- O PT realizou seu 8º Congresso Nacional no domingo 26, apresentando uma versão preliminar do programa partidário com foco na reforma das Forças Armadas.
- O texto defendia mudanças na formação militar, com avaliação contínua para incluir fundamentos de democracia e direitos humanos, e uma visão de que as forças devem atuar sob autoridade civil.
- O documento previa fortalecer o papel técnico das Forças Armadas e reformar a Constituição, incluindo mecanismos para não conceder graça, anistia ou indulto em crimes contra o Estado democrático de direito.

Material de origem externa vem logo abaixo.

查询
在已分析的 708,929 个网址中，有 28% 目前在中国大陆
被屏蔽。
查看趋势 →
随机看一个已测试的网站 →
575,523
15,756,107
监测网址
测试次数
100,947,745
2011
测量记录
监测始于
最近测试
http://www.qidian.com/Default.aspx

- O manifesto final não mencionou as Forças Armadas nem a possibilidade de anistia, citando a necessidade de amadurecimento do debate dentro de uma legenda de grande porte.

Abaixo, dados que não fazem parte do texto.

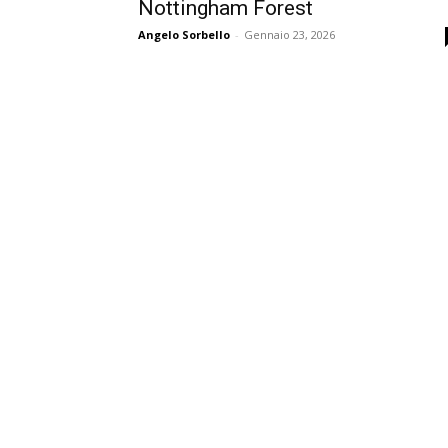
Nottingham Forest
Angelo Sorbello
-
Gennaio 23, 2026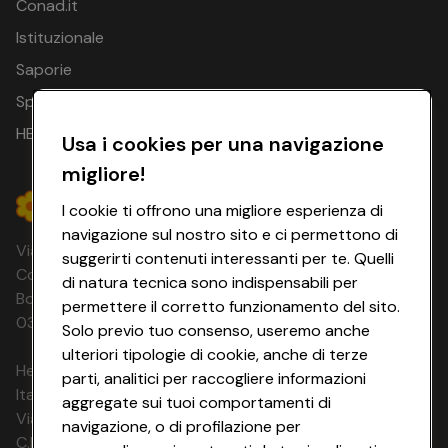
Conad.it
Istituzionale
Saporie
Spesa Online
HEYCONAD
Usa i cookies per una navigazione
migliore!
I cookie ti offrono una migliore esperienza di
navigazione sul nostro sito e ci permettono di
Via Michelino, 59 | 40127 BOLOGNA
suggerirti contenuti interessanti per te. Quelli
Codice Fiscale e Registro Imprese di
di natura tecnica sono indispensabili per
Bologna 00865960157 PARTITA IVA
permettere il corretto funzionamento del sito.
03320960374 CONAD SOC. COOP.
Solo previo tuo consenso, useremo anche
ulteriori tipologie di cookie, anche di terze
HeyConad Viaggi è un servizio gestito da
parti, analitici per raccogliere informazioni
Italia Travel Marketing S.r.l.
aggregate sui tuoi comportamenti di
Via Chiesolina 8 | 37066 Sommacampagna (VR)
navigazione, o di profilazione per
C.F. e P.IVA: 03816060234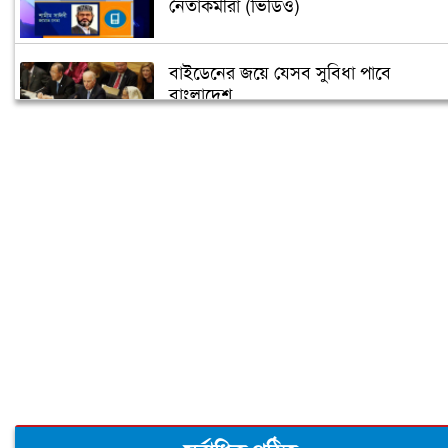
নেতাকর্মীরা (ভিডিও)
বাইডেনের জয়ে যেসব সুবিধা পাবে
বাংলাদেশ
তুরস্কে তৈরি হবে বঙ্গবন্ধুর ভাস্কর্য
৫ গন্তব্যে বিমানের ফ্লাইট স্থগিত
‘বঙ্গবন্ধু শেখ মুজিব কুইজ’ শুরু আজ
মধ্যবিত্তদের জন্য তৈরি ফ্ল্যাটের দাম আকাশ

- Também ficou de fora menção ao caso Master; o PT decidiu defender uma reforma do Judiciário e manter o veto do presidente Lula ao Projeto de Lei da Dosimetria, cuja derrubada é aguardada para quinta-feira 30.
O PT decidiu retirar do programa partidário aprovado no 8º Congresso Nacional, realizado neste domingo, propostas que poderiam gerar desgaste entre as Forças Armadas. A versão preliminar do documento previa uma agenda de reforma e modernização das forças, em meio à condenação de oficiais ligados à trama golpista. O conteúdo final não manteve esse eixo.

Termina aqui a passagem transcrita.